Write CSV data into Hive and Python

Apache Hive is a high level SQL-like interface to Hadoop. It lets you execute mostly unadulterated SQL, like this:

CREATE TABLE test_table(key string, stats map<string, int>);

The map column type is the only thing that doesn’t look like vanilla SQL here. Hive can actually use different backends for a given table. Map is used to interface with column oriented backends like HBase. Essentially, because we won’t know ahead of time all the column names that could be in the HBase table, Hive will just return them all as a key/value dictionary. There are then helpers to access individual columns by key, or even pivot the map into one key per logical row.

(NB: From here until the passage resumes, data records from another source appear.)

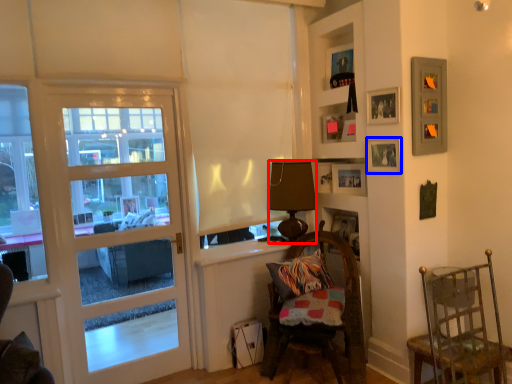 Question: Which object appears farthest to the camera in this image, lamp (highlighted by a red box) or picture frame (highlighted by a blue box)?

Choices:
 (A) lamp
 (B) picture frame

Answer: (A) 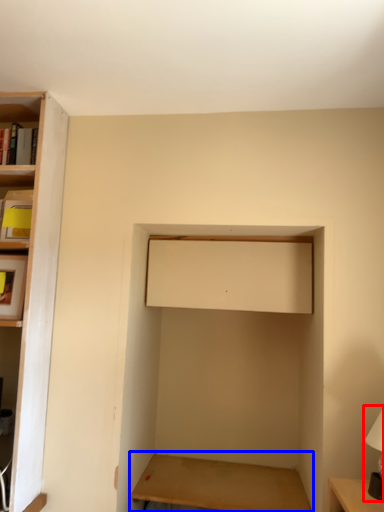 Question: Which object appears farthest to the camera in this image, table lamp (highlighted by a red box) or table (highlighted by a blue box)?

Choices:
 (A) table lamp
 (B) table

Answer: (B) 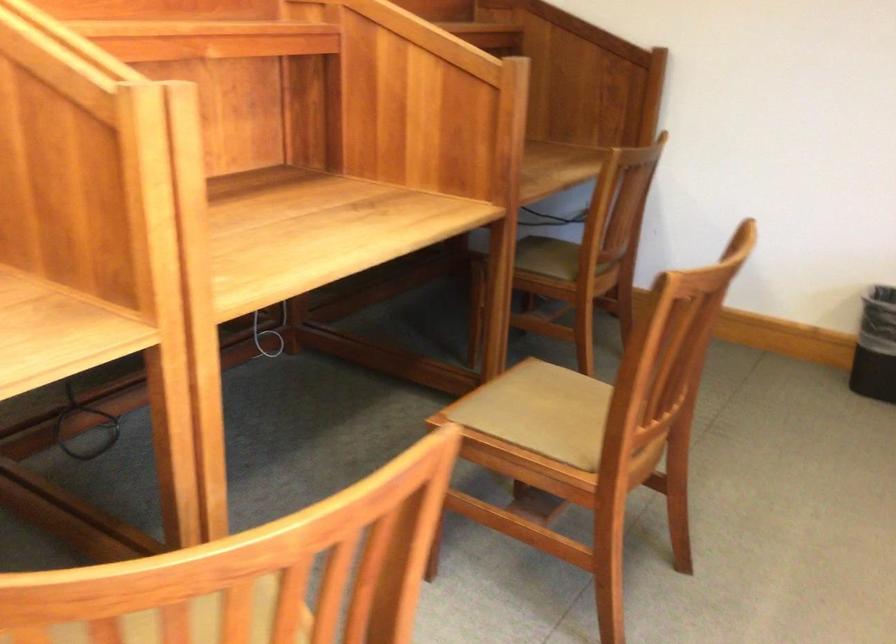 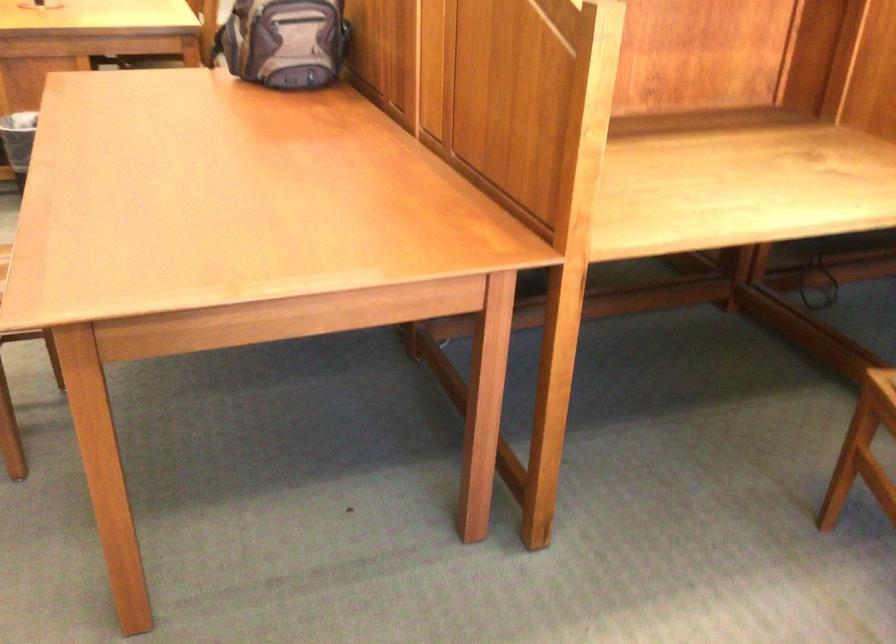 Question: The camera is either moving clockwise (left) or counter-clockwise (right) around the object. The first image is from the beginning of the video and the second image is from the end. Is the camera moving left or right when shooting the video?

Choices:
 (A) Left
 (B) Right

Answer: (B) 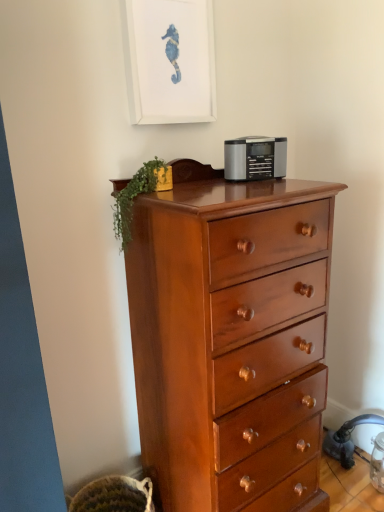 Question: From a real-world perspective, is green leafy plant at upper left physically below shiny brown wooden chest of drawers at center?

Choices:
 (A) no
 (B) yes

Answer: (A)

Question: Is the depth of green leafy plant at upper left greater than that of shiny brown wooden chest of drawers at center?

Choices:
 (A) no
 (B) yes

Answer: (B)

Question: Is green leafy plant at upper left smaller than shiny brown wooden chest of drawers at center?

Choices:
 (A) yes
 (B) no

Answer: (A)

Question: Does green leafy plant at upper left lie in front of shiny brown wooden chest of drawers at center?

Choices:
 (A) yes
 (B) no

Answer: (B)

Question: Does green leafy plant at upper left have a lesser width compared to shiny brown wooden chest of drawers at center?

Choices:
 (A) yes
 (B) no

Answer: (A)

Question: Looking at their shapes, would you say green leafy plant at upper left is wider or thinner than shiny brown wooden chest of drawers at center?

Choices:
 (A) thin
 (B) wide

Answer: (A)

Question: In the image, is green leafy plant at upper left on the left side or the right side of shiny brown wooden chest of drawers at center?

Choices:
 (A) left
 (B) right

Answer: (A)

Question: From the image's perspective, is green leafy plant at upper left above or below shiny brown wooden chest of drawers at center?

Choices:
 (A) above
 (B) below

Answer: (A)

Question: Does point (160, 160) appear closer or farther from the camera than point (314, 336)?

Choices:
 (A) closer
 (B) farther

Answer: (B)

Question: Considering the positions of point (190, 12) and point (196, 352), is point (190, 12) closer or farther from the camera than point (196, 352)?

Choices:
 (A) farther
 (B) closer

Answer: (A)

Question: In terms of width, does white matte picture frame at upper center look wider or thinner when compared to shiny brown wooden chest of drawers at center?

Choices:
 (A) wide
 (B) thin

Answer: (B)

Question: Considering the positions of white matte picture frame at upper center and shiny brown wooden chest of drawers at center in the image, is white matte picture frame at upper center taller or shorter than shiny brown wooden chest of drawers at center?

Choices:
 (A) short
 (B) tall

Answer: (A)

Question: From a real-world perspective, is white matte picture frame at upper center positioned above or below shiny brown wooden chest of drawers at center?

Choices:
 (A) below
 (B) above

Answer: (B)

Question: From the image's perspective, is satin silver radio at center located above or below shiny brown wooden chest of drawers at center?

Choices:
 (A) below
 (B) above

Answer: (B)

Question: In terms of size, does satin silver radio at center appear bigger or smaller than shiny brown wooden chest of drawers at center?

Choices:
 (A) big
 (B) small

Answer: (B) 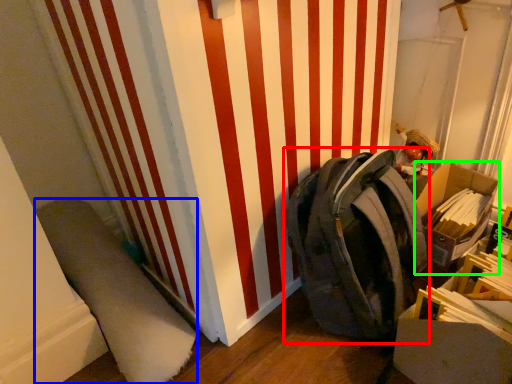 Question: Based on their relative distances, which object is nearer to backpack (highlighted by a red box)? Choose from wide (highlighted by a blue box) and cardboard box (highlighted by a green box).

Choices:
 (A) wide
 (B) cardboard box

Answer: (B) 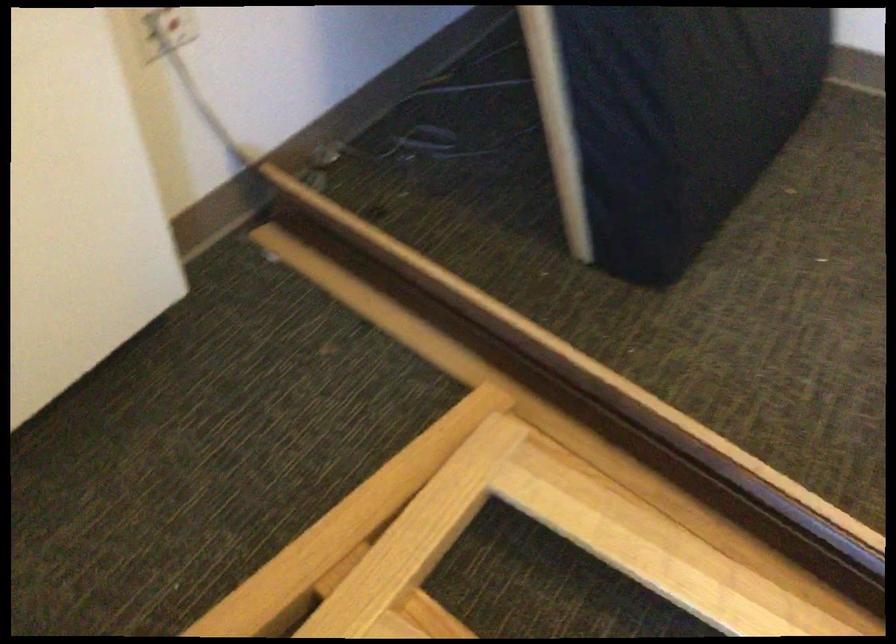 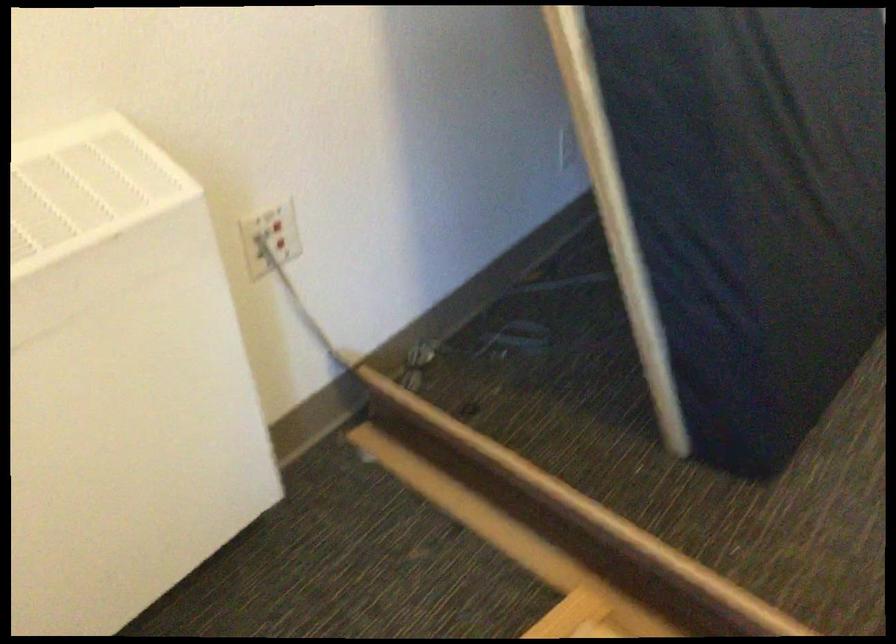 The images are taken continuously from a first-person perspective. In which direction are you moving?

The cameraman moved toward right, backward. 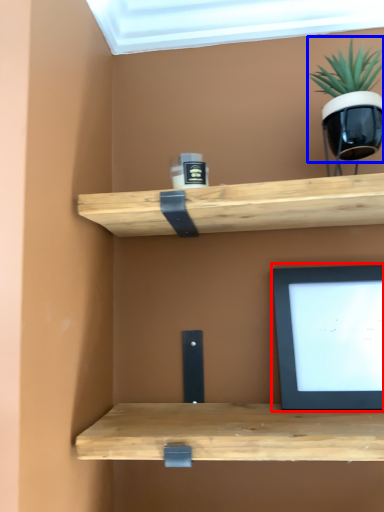 Question: Which object is further to the camera taking this photo, computer monitor (highlighted by a red box) or houseplant (highlighted by a blue box)?

Choices:
 (A) computer monitor
 (B) houseplant

Answer: (A) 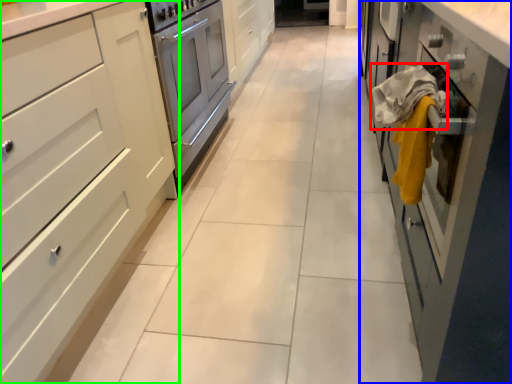 Question: Which is nearer to the blanket (highlighted by a red box)? cabinetry (highlighted by a blue box) or cabinetry (highlighted by a green box).

Choices:
 (A) cabinetry
 (B) cabinetry

Answer: (A) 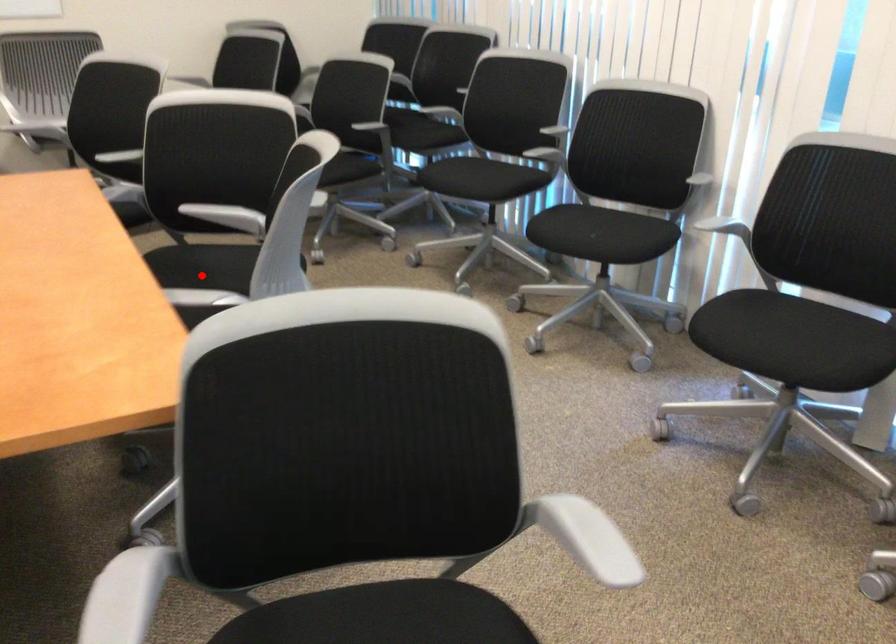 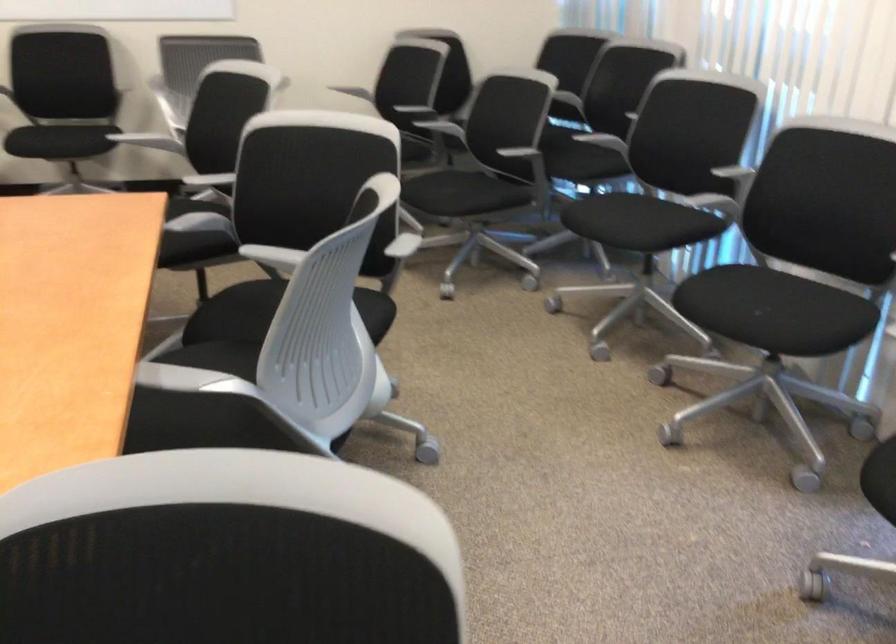 Question: I am providing you with two images of the same scene from different viewpoints. A red point is marked on the first image. At the location where the point appears in image 1, is it still visible in image 2?

Choices:
 (A) Yes
 (B) No

Answer: (B) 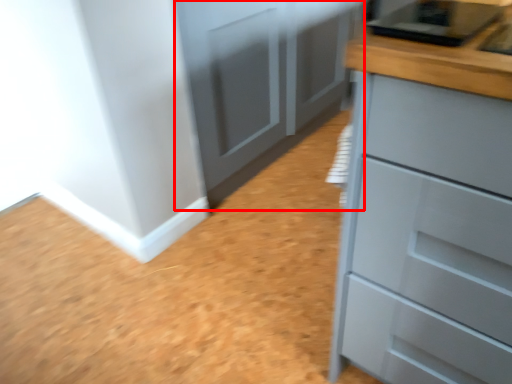 Question: From the image, what is the correct spatial relationship of cupboard (annotated by the red box) in relation to chest of drawers?

Choices:
 (A) right
 (B) left

Answer: (B) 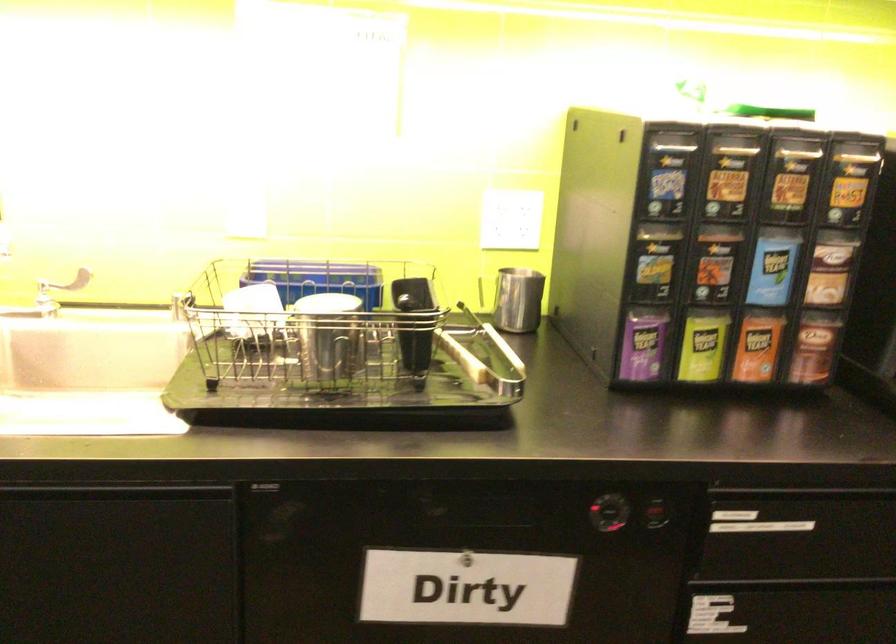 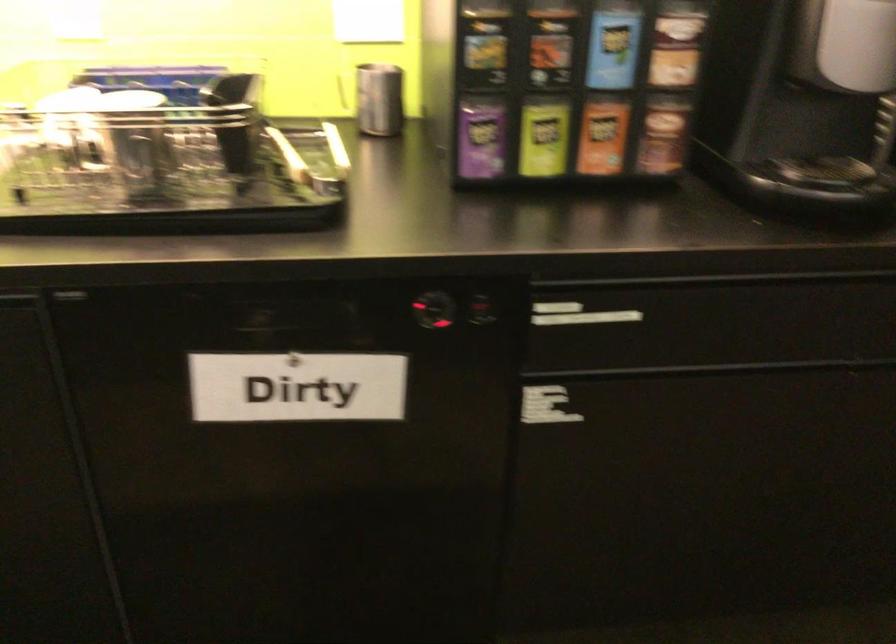 Find the pixel in the second image that matches (642,345) in the first image.

(479, 138) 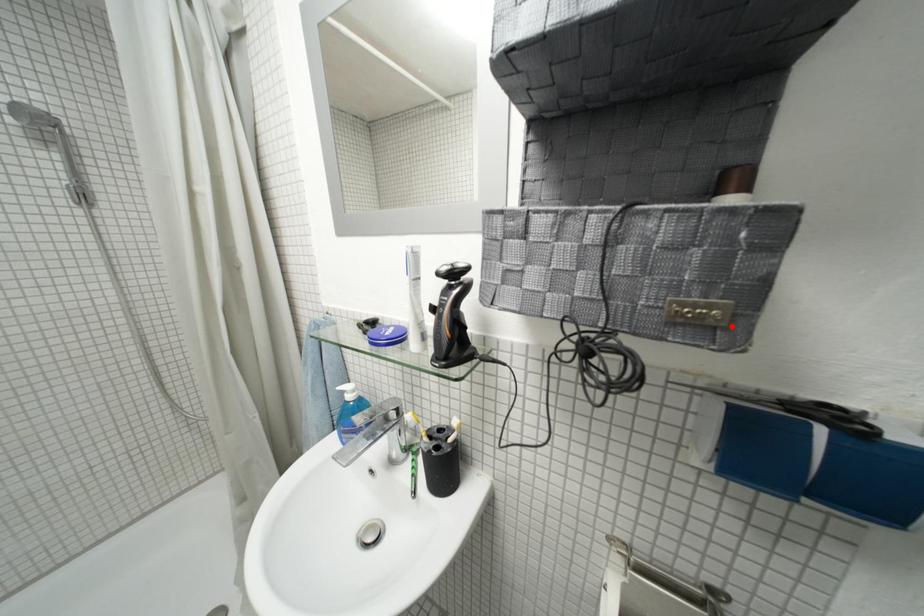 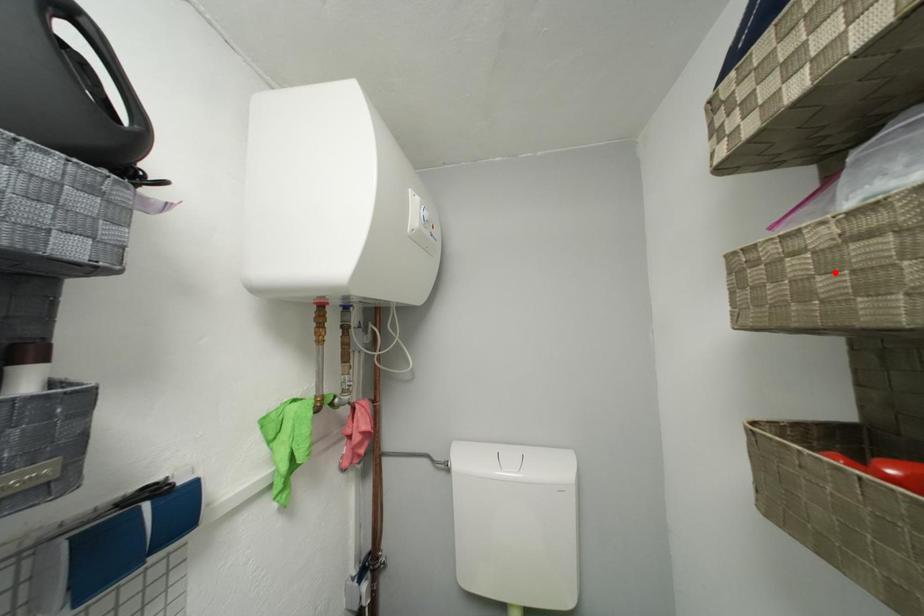 I am providing you with two images of the same scene from different viewpoints. A red point is marked on the first image and another point is marked on the second image. Is the marked point in image1 the same physical position as the marked point in image2?

No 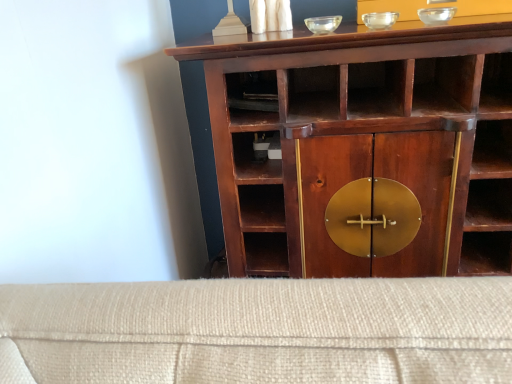 Question: Based on their positions, is mahogany wood cupboard at center located to the left or right of transparent glass bowl at upper center, positioned as the 2th glass bowl in right-to-left order?

Choices:
 (A) left
 (B) right

Answer: (B)

Question: Is point (246, 155) closer or farther from the camera than point (381, 23)?

Choices:
 (A) closer
 (B) farther

Answer: (B)

Question: Considering the real-world distances, which object is farthest from the transparent glass bowl at upper right, positioned as the 3th glass bowl in left-to-right order?

Choices:
 (A) mahogany wood cupboard at center
 (B) transparent glass bowl at upper center, marked as the first glass bowl in a left-to-right arrangement
 (C) transparent glass bowl at upper center, positioned as the 2th glass bowl in right-to-left order

Answer: (A)

Question: Estimate the real-world distances between objects in this image. Which object is closer to the transparent glass bowl at upper right, positioned as the 3th glass bowl in left-to-right order?

Choices:
 (A) transparent glass bowl at upper center, acting as the 3th glass bowl starting from the right
 (B) mahogany wood cupboard at center
 (C) transparent glass bowl at upper center, positioned as the 2th glass bowl in right-to-left order

Answer: (C) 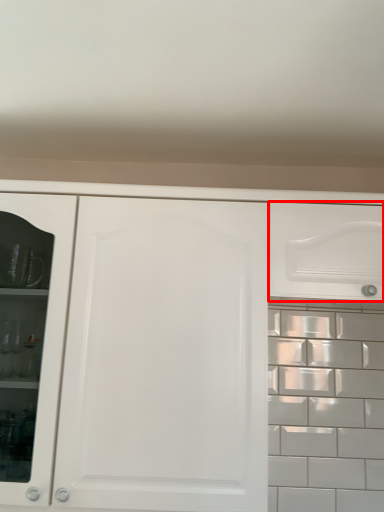 Question: Where is drawer (annotated by the red box) located in relation to cabinetry in the image?

Choices:
 (A) right
 (B) left

Answer: (A)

As part of the Hadoop family, Hive is focused on bulk loading and processing. So it’s not a surprise that Hive does not support inserting raw values like the following SQL:

INSERT INTO suppliers (supplier_id, supplier_name) VALUES (24553, 'IBM');

However, for unit testing Hive scripts, it would be nice to be able to insert a few records manually. Then you could run your map reduce HQL, and validate the output. Luckily, Hive can load CSV files, so it’s relatively easy to insert a handful or records that way.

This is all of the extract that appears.